• Work item: Your answer is the lines below, exactly, from the one that contains "Для похудения" through the one that contains "Масляные духи для женщин", both included.

• Record extracts:
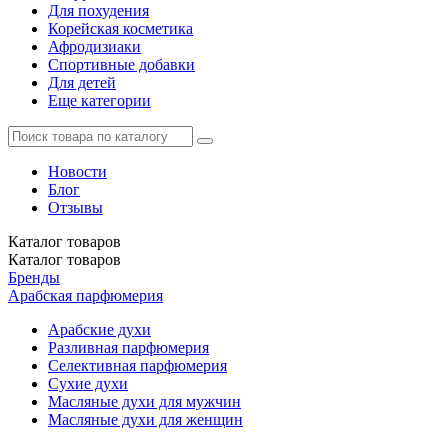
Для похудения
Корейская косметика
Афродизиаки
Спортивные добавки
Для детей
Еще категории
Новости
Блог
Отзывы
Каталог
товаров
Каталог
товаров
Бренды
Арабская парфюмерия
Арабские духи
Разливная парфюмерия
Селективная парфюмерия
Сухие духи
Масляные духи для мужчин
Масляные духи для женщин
* * *
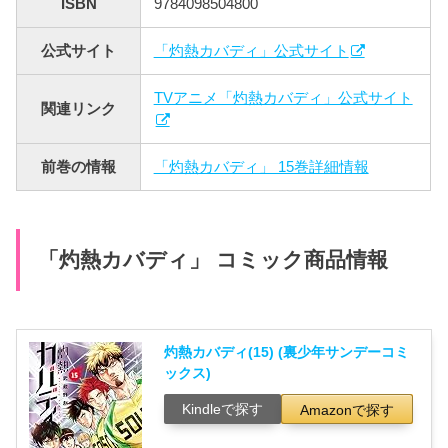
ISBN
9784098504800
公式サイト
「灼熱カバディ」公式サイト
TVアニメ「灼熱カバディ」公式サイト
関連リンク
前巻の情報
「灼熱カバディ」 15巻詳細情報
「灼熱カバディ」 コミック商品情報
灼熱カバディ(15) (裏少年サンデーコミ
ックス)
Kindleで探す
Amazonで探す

• Reply:
Для похудения
Корейская косметика
Афродизиаки
Спортивные добавки
Для детей
Еще категории
Новости
Блог
Отзывы
Каталог
товаров
Каталог
товаров
Бренды
Арабская парфюмерия
Арабские духи
Разливная парфюмерия
Селективная парфюмерия
Сухие духи
Масляные духи для мужчин
Масляные духи для женщин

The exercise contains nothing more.